While Mount Lemmon and Kitt Peak get all the attention, to the east, near Safford and a 2+ hour drive from my home is Mount Graham. Although the state hill climb championship is held here and the U of A cycling team trains here, few cyclists make the drive to ride the mountain. On Strava, close to 7000 have recorded an effort on Lemmon but fewer than 500 on this mountain. At the base of the climb there is a market that makes good subs.
The road heads directly toward the mountain and then switchbacks back and forth up the face. Almost always the view is blocked so the climb in that regard is very inferior to the other two, aforementioned climbs. Note the condition of the pavement. Really rough. I'd try to keep my wheels on the smoother paint line but soon lose focus and back onto the surface. Ugh. Above, foothills on the way up.
There are no services on the mountain so earlier, I drove my car 12 miles up the road so I could change clothing and top off the bottles. On the coast down, I had a flat so glad I had a couple of extra tubes, one with me and one at the car. There were some good views but not many. At mile 12.....
....I stop. The climb starts at around 3500' and goes above 9000' so I took a jacket with me from the car and.....
....headed up. I checked my Garmin many times and the steepest the road became was 12% but seemed to always be in the 7-9% range. Several times, I would yell, "Give me a break!" It was unrelenting. For comparison, the Lemmon segment is 21 miles with a 5450' gain. The Graham segment is 19 miles with a 5595" gain. That is an average of 6% vs. 5% and that extra 1% is a killer.
Many hairpin curves which I like for climbing but for descending, it was awful with cinders in the curves, I suppose applied during the winter and then washed into turns during rain or snow melt. I was really glad I had started the day descending the first 12 miles so on my return from the top, I'd have only 10 miles of this.
There is a very small community of homes through which #366 passes on the way up the mountain and then when I reached Hagen's Point, there the views were very rewarding. A few years ago I had reached this point on my only previous visit and turned around. This visit I wanted to reach the point where the pavement ends so I.....
....kept going. I read somewhere that from the Hagen's Point the road flattens and averages 3%. Bullshit!!! There are 4 descents that brings the average down but when you are climbing, you are CLIMBING! I got to Shannon Campground where there was an overlook and paused, wondering if I should keep going. I did and maybe half a mile later.....

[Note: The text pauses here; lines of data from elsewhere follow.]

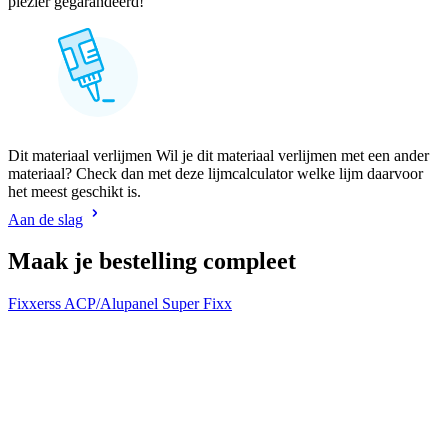
plezier gegarandeerd!
Dit materiaal verlijmen Wil je dit materiaal verlijmen met een ander
materiaal? Check dan met deze lijmcalculator welke lijm daarvoor
het meest geschikt is.
Aan de slag
Maak je bestelling compleet
Fixxerss ACP/Alupanel Super Fixx
W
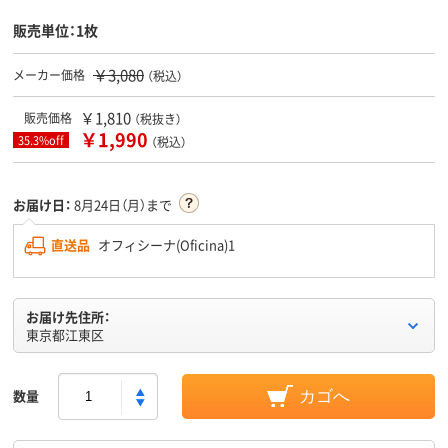
販売単位：1枚
￥3,080
メーカー価格
（税込）
￥1,810
販売価格
（税抜き）
￥1,990
35.3%off
（税込）
お届け日：
8月24日（月）まで
直送品
オフィシーナ(Oficina)1
お届け先住所：
東京都江東区
数量
カゴへ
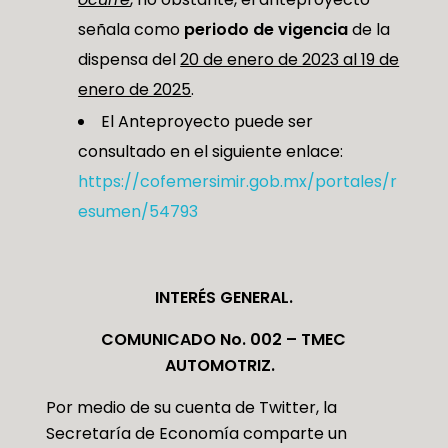
señala como
periodo de vigencia
de la
dispensa del
20 de enero de 2023 al 19 de
enero de 2025
.
El Anteproyecto puede ser
consultado en el siguiente enlace:
https://cofemersimir.gob.mx/portales/r
esumen/54793
INTERÉS GENERAL.
COMUNICADO No. 002 – TMEC
AUTOMOTRIZ.
Por medio de su cuenta de Twitter, la
Secretaría de Economía comparte un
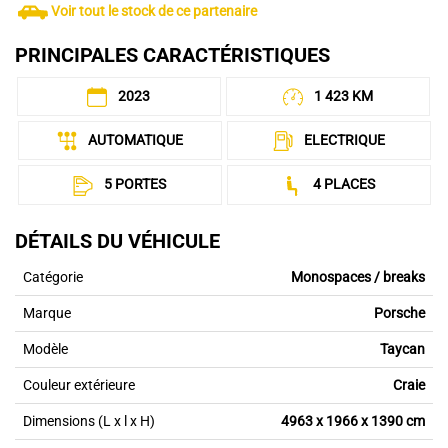
Voir tout le stock de ce partenaire
PRINCIPALES CARACTÉRISTIQUES
2023
1 423 KM
AUTOMATIQUE
ELECTRIQUE
5 PORTES
4 PLACES
DÉTAILS DU VÉHICULE
Catégorie
Monospaces / breaks
Marque
Porsche
Modèle
Taycan
Couleur extérieure
Craie
Dimensions (L x l x H)
4963 x 1966 x 1390 cm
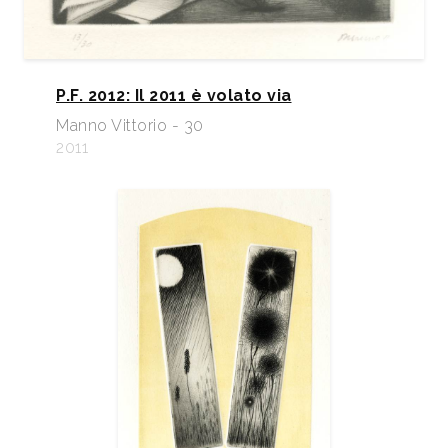
P.F. 2012: Il 2011 è volato via
Manno Vittorio - 30
2011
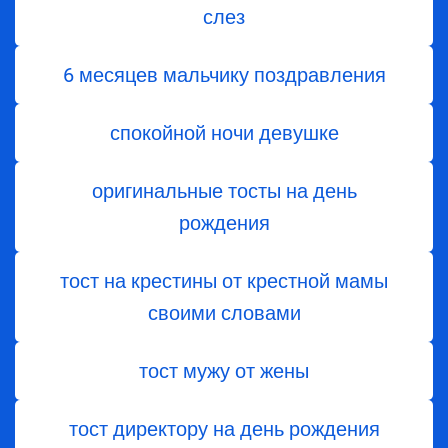
слез
6 месяцев мальчику поздравления
спокойной ночи девушке
оригинальные тосты на день
рождения
тост на крестины от крестной мамы
своими словами
тост мужу от жены
тост директору на день рождения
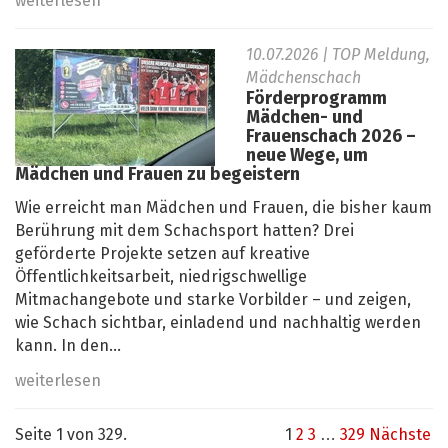
weiterlesen
10.07.2026
| TOP Meldung,
Mädchenschach
Förderprogramm
Mädchen- und
Frauenschach 2026 –
neue Wege, um
Mädchen und Frauen zu begeistern
Wie erreicht man Mädchen und Frauen, die bisher kaum
Berührung mit dem Schachsport hatten? Drei
geförderte Projekte setzen auf kreative
Öffentlichkeitsarbeit, niedrigschwellige
Mitmachangebote und starke Vorbilder – und zeigen,
wie Schach sichtbar, einladend und nachhaltig werden
kann. In den...
weiterlesen
Seite 1 von 329.
1
2
3
…
329
Nächste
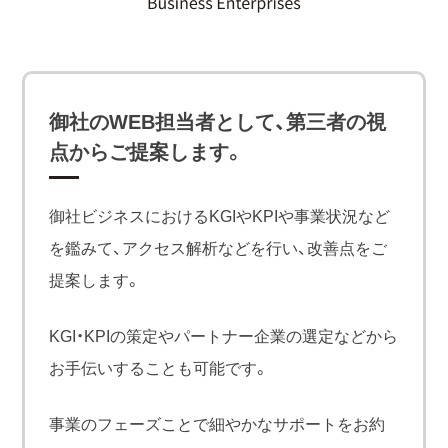
御社のWEB担当者として、第三者の視
点からご提案します。
御社ビジネスにおけるKGIやKPIや事業状況など
を鑑みて、アクセス解析などを行い、改善点をご
提案します。
KGI・KPIの策定やパートナー企業の選定などから
お手伝いすることも可能です。
事業のフェーズことで細やかなサポートをお約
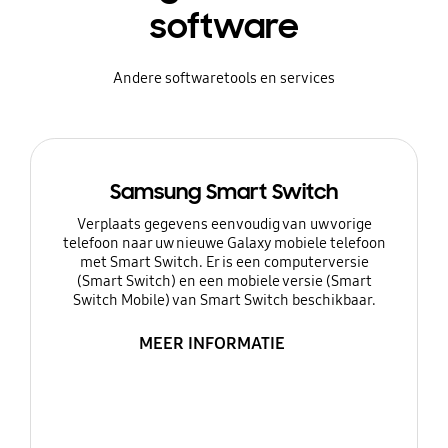
software
Andere softwaretools en services
Samsung Smart Switch
Verplaats gegevens eenvoudig van uw vorige
telefoon naar uw nieuwe Galaxy mobiele telefoon
met Smart Switch. Er is een computerversie
(Smart Switch) en een mobiele versie (Smart
Switch Mobile) van Smart Switch beschikbaar.
MEER INFORMATIE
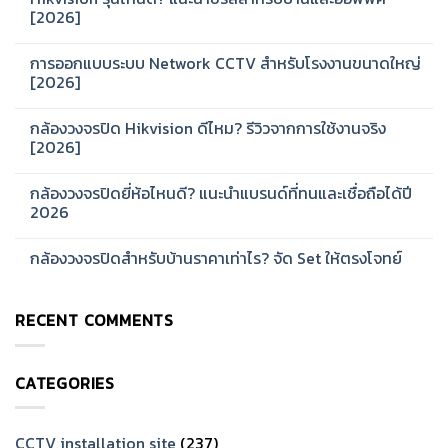
[2026]
No
Comments
การออกแบบระบบ Network CCTV สำหรับโรงงานขนาดใหญ่
on
Hikvision
[2026]
รุ่น
ไหน
No
ดี?
Comments
กล้องวงจรปิด Hikvision ดีไหม? รีวิวจากการใช้งานจริง
แนะนำ
on
ซี
การ
[2026]
รีส์
ออกแบบ
สำหรับ
ระบบ
No
บ้าน
Network
Comments
กล้องวงจรปิดยี่ห้อไหนดี? แนะนำแบรนด์ที่ทนและเชื่อถือได้ปี
และ
CCTV
on
ออฟฟิศ
สำหรับ
กล้อง
2026
[2026]
โรงงาน
วงจรปิด
ขนาด
Hikvision
No
ใหญ่
ดี
Comments
กล้องวงจรปิดสำหรับบ้านราคาเท่าไร? จัด Set ให้ตรงโจทย์
[2026]
ไหม?
on
รีวิว
กล้อง
No
จาก
วงจรปิด
Comments
การ
ยี่ห้อ
on
ใช้
ไหน
RECENT COMMENTS
กล้อง
งาน
ดี?
วงจรปิด
จริง
แนะนำ
สำหรับ
[2026]
แบรนด์
บ้าน
ที่
ราคา
ทน
CATEGORIES
เท่าไร?
และ
จัด
เชื่อ
Set
ถือ
ให้
ได้
ตรง
CCTV installation site
(237)
ปี
โจทย์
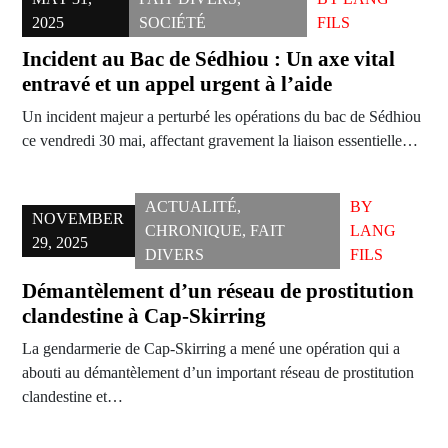
2025
SOCIÉTÉ
FILS
Incident au Bac de Sédhiou : Un axe vital
entravé et un appel urgent à l’aide
Un incident majeur a perturbé les opérations du bac de Sédhiou
ce vendredi 30 mai, affectant gravement la liaison essentielle…
ACTUALITÉ
,
BY
NOVEMBER
CHRONIQUE
,
FAIT
LANG
29, 2025
DIVERS
FILS
Démantèlement d’un réseau de prostitution
clandestine à Cap-Skirring
La gendarmerie de Cap-Skirring a mené une opération qui a
abouti au démantèlement d’un important réseau de prostitution
clandestine et…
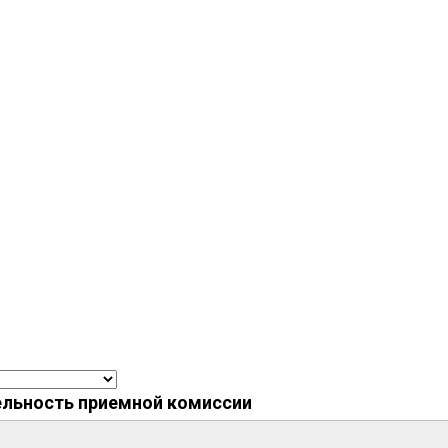
ельность приемной комиссии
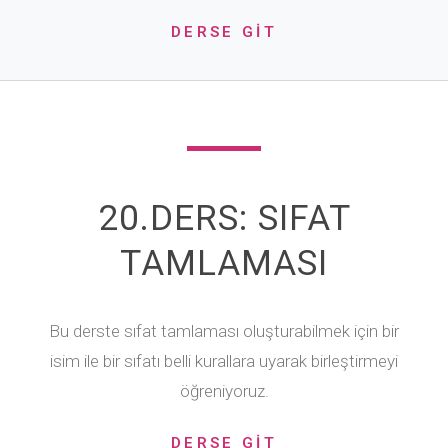
DERSE GİT
20.DERS: SIFAT
TAMLAMASI
Bu derste sıfat tamlaması oluşturabilmek için bir
isim ile bir sıfatı belli kurallara uyarak birleştirmeyi
öğreniyoruz.
DERSE GİT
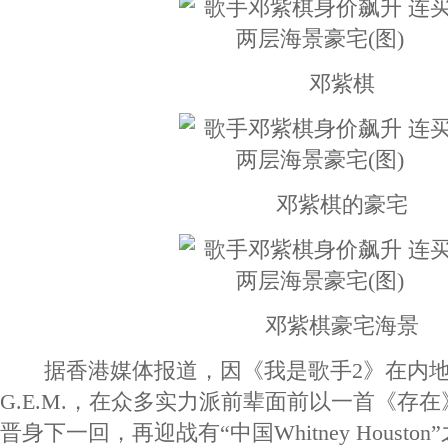
邓紫棋
邓紫棋的豪宅
邓紫棋豪宅海景
据香港媒体报道，因《我是歌手2》在内地
G.E.M.，在众多实力派前辈面前以一首《存
晋身下一回，再迎战有“中国Whitney Houst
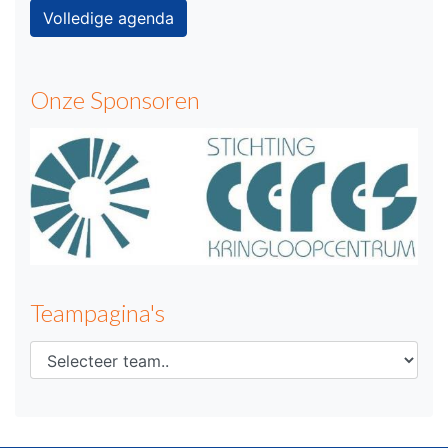
Volledige agenda
Onze Sponsoren
Teampagina's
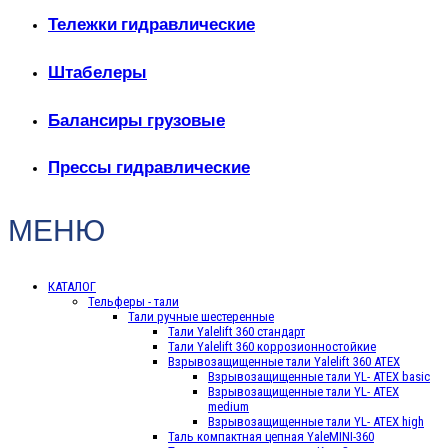
Тележки гидравлические
Штабелеры
Балансиры грузовые
Прессы гидравлические
МЕНЮ
КАТАЛОГ
Тельферы - тали
Тали ручные шестеренные
Тали Yalelift 360 стандарт
Тали Yalelift 360 коррозионностойкие
Взрывозащищенные тали Yalelift 360 ATEX
Взрывозащищенные тали YL- ATEX basic
Взрывозащищенные тали YL- ATEX
medium
Взрывозащищенные тали YL- ATEX high
Таль компактная цепная YaleMINI-360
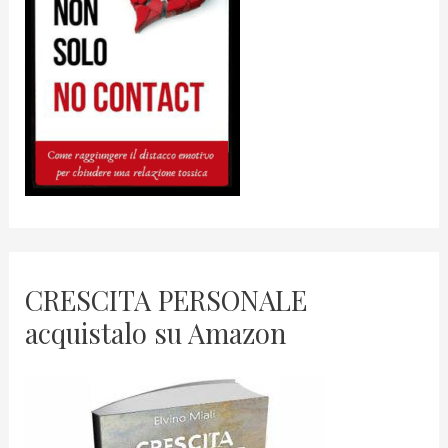
CRESCITA PERSONALE
acquistalo su Amazon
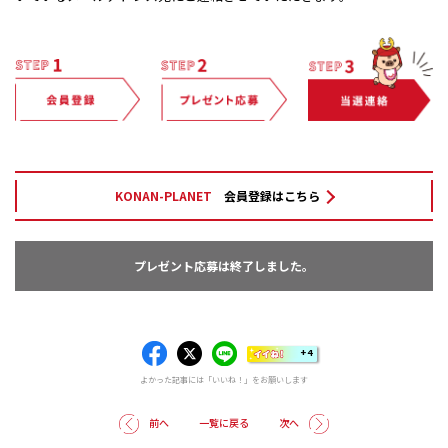
KONAN-PLANET
会員登録はこちら
プレゼント応募は終了しました。
+4
よかった記事には「いいね！」をお願いします
前へ
一覧に戻る
次へ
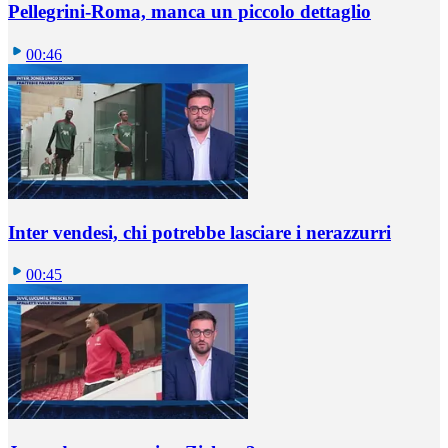
Pellegrini-Roma, manca un piccolo dettaglio
00:46
Inter vendesi, chi potrebbe lasciare i nerazzurri
00:45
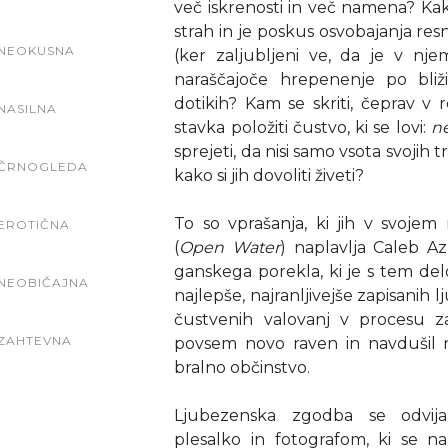
več iskrenosti in več namena? Kako 
strah in je poskus osvobajanja re
NEOKUSNA
(ker zaljubljeni ve, da je v n
naraščajoče hrepenenje po bližin
dotikih? Kam se skriti, čeprav v r
NASILNA
stavka položiti čustvo, ki se lovi:
ne
sprejeti, da nisi samo vsota svojih 
ČRNOGLEDA
kako si jih dovoliti živeti?
To so vprašanja, ki jih v svoj
EROTIČNA
(
Open Water
) naplavlja Caleb Az
ganskega porekla, ki je s tem del
NEOBIČAJNA
najlepše, najranljivejše zapisanih
čustvenih valovanj v procesu zal
ZAHTEVNA
povsem novo raven in navdušil ne
bralno občinstvo.
Ljubezenska zgodba se odvij
plesalko in fotografom, ki se n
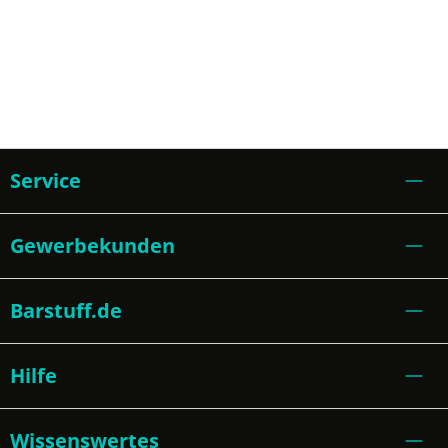
Service
Gewerbekunden
Barstuff.de
Hilfe
Wissenswertes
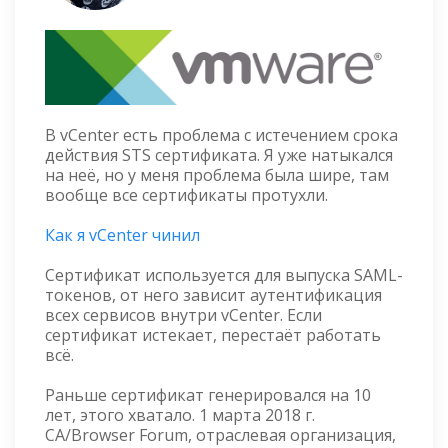
В vCenter есть проблема с истечением срока
действия STS сертификата. Я уже натыкался
на неё, но у меня проблема была шире, там
вообще все сертификаты протухли.
Как я vCenter чинил
Сертификат используется для выпуска SAML-
токенов, от него зависит аутентификация
всех сервисов внутри vCenter. Если
сертификат истекает, перестаёт работать
всё.
Раньше сертификат генерировался на 10
лет, этого хватало. 1 марта 2018 г.
CA/Browser Forum, отраслевая организация,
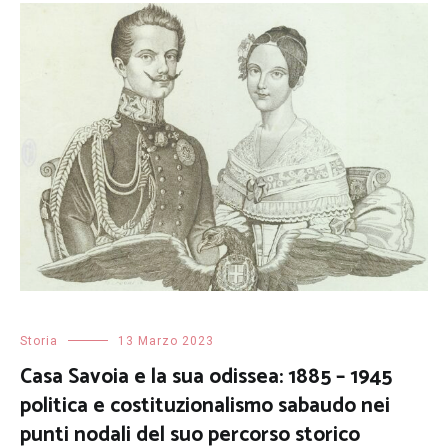
Storia
13 Marzo 2023
Casa Savoia e la sua odissea: 1885 – 1945
politica e costituzionalismo sabaudo nei
punti nodali del suo percorso storico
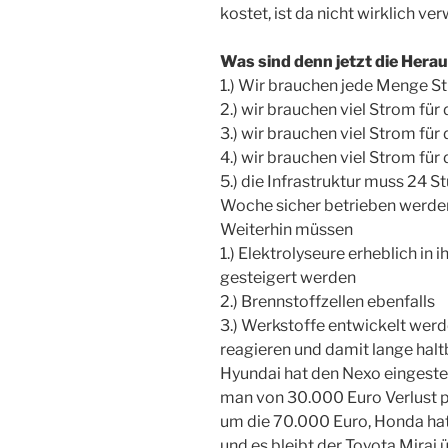
kostet, ist da nicht wirklich ve
Was sind denn jetzt die Her
1.) Wir brauchen jede Menge St
2.) wir brauchen viel Strom fü
3.) wir brauchen viel Strom für
4.) wir brauchen viel Strom für
5.) die Infrastruktur muss 24 
Woche sicher betrieben werde
Weiterhin müssen
1.) Elektrolyseure erheblich in
gesteigert werden
2.) Brennstoffzellen ebenfalls
3.) Werkstoffe entwickelt wer
reagieren und damit lange haltb
Hyundai hat den Nexo eingestell
man von 30.000 Euro Verlust p
um die 70.000 Euro, Honda hat 
und es bleibt der Toyota Mirai 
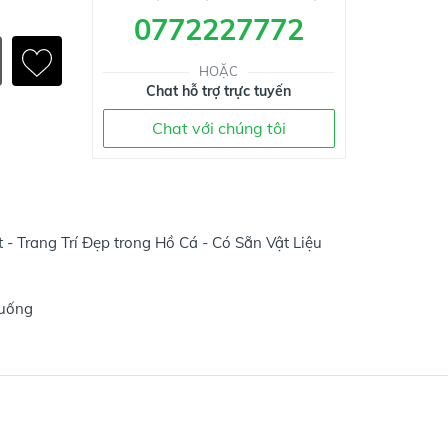
0772227772
HOẶC
Chat hỗ trợ trực tuyến
Chat với chúng tôi
 - Trang Trí Đẹp trong Hồ Cá - Có Sẵn Vật Liệu
xuống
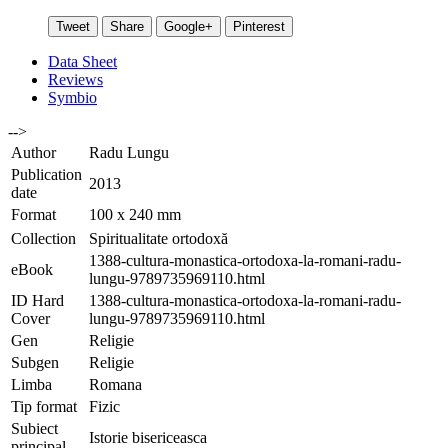
Tweet
Share
Google+
Pinterest
Data Sheet
Reviews
Symbio
-->
Author
Radu Lungu
Publication
2013
date
Format
100 x 240 mm
Collection
Spiritualitate ortodoxă
1388-cultura-monastica-ortodoxa-la-romani-radu-
eBook
lungu-9789735969110.html
ID Hard
1388-cultura-monastica-ortodoxa-la-romani-radu-
Cover
lungu-9789735969110.html
Gen
Religie
Subgen
Religie
Limba
Romana
Tip format
Fizic
Subiect
Istorie bisericeasca
principal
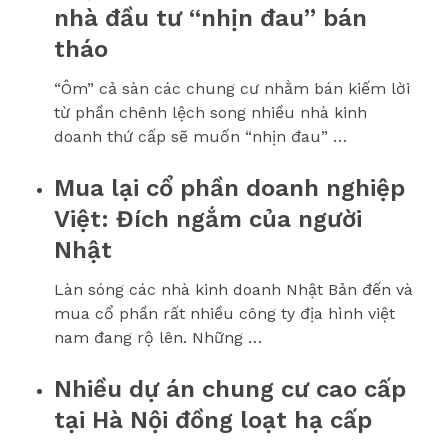
nhà đầu tư “nhịn đau” bán
tháo
“Ôm” cả sàn các chung cư nhằm bán kiếm lời
từ phần chênh lệch song nhiều nhà kinh
doanh thứ cấp sẽ muốn “nhịn đau” …
Mua lại cổ phần doanh nghiệp
Việt: Đích ngắm của người
Nhật
Làn sóng các nhà kinh doanh Nhật Bản đến và
mua cổ phần rất nhiều công ty địa hình việt
nam đang rộ lên. Những …
Nhiều dự án chung cư cao cấp
tại Hà Nội đồng loạt hạ cấp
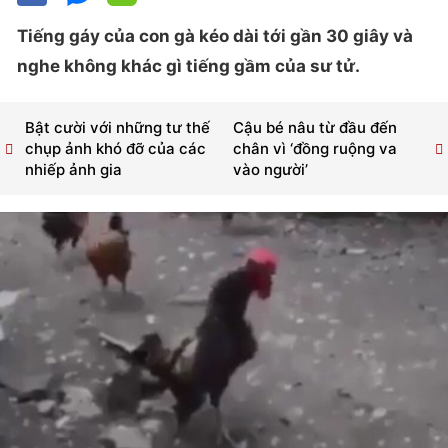
Tiếng gáy của con gà kéo dài tới gần 30 giây và
nghe không khác gì tiếng gầm của sư tử.
Bật cười với những tư thế
Cậu bé nâu từ đầu đến
chụp ảnh khó đỡ của các
chân vì ‘đồng ruộng va
nhiếp ảnh gia
vào người’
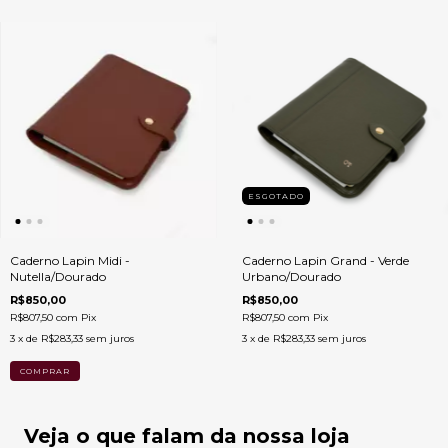
ESGOTADO
Caderno Lapin Midi -
Caderno Lapin Grand - Verde
Nutella/Dourado
Urbano/Dourado
R$850,00
R$850,00
R$807,50
com
Pix
R$807,50
com
Pix
3
x de
R$283,33
sem juros
3
x de
R$283,33
sem juros
Veja o que falam da nossa loja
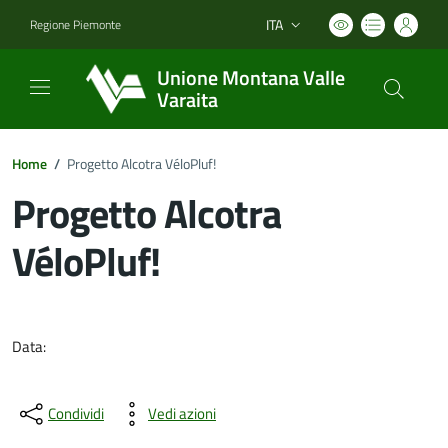
ITA
Regione Piemonte
Lingua attiva:
Unione Montana Valle
Varaita
Home
/
Progetto Alcotra VéloPluf!
Progetto Alcotra
VéloPluf!
Dettagli del documento
Data:
Condividi
Vedi azioni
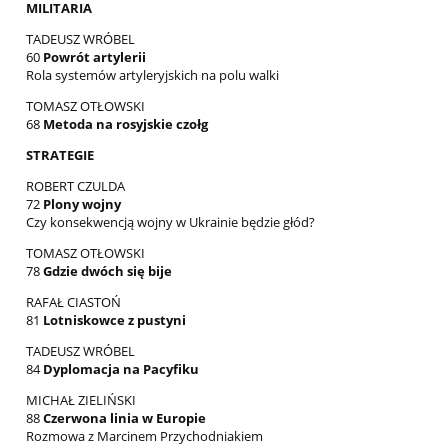
MILITARIA
TADEUSZ WRÓBEL
60
Powrót artylerii
Rola systemów artyleryjskich na polu walki
TOMASZ OTŁOWSKI
68
Metoda na rosyjskie czołg
STRATEGIE
ROBERT CZULDA
72
Plony wojny
Czy konsekwencją wojny w Ukrainie będzie głód?
TOMASZ OTŁOWSKI
78
Gdzie dwóch się bije
RAFAŁ CIASTOŃ
81
Lotniskowce z pustyni
TADEUSZ WRÓBEL
84
Dyplomacja na Pacyfiku
MICHAŁ ZIELIŃSKI
88
Czerwona linia w Europie
Rozmowa z Marcinem Przychodniakiem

....yay! OK, kind of an anticlimactic end. The dirt road continues to an observatory that is never seen during the climb. By the way, during my two visits, I saw a grand total of one other cyclist. Vehicles are few but perhaps in the summer there are many more to escape the heat. I turned around and headed down.
The first couple of miles of descending is non technical but with no barriers along the way, I stayed well off the side, never knowing when I blast of wind might send me over.
A major fire had been in the area late last year and I saw some evidence of it but not a lot. One burned area is in the lower center of the above image.
It would be easy to become distracted and overcook a turn.
There would be no climbing out of that if you survived the fall. I was grateful that at this elevation, a vehicle was rare, coming or going. Arrived back to the car with 6000+ feet of climbing and 43 miles. I took my time on the climb and thus, my Strava result is way, way down the list. Hard to imagine anyone going slower! While driving down I passed....
.....a car that had gone left of center and to avoid an oncoming car, swerved into the rocks. Now for a 2 hour drive home.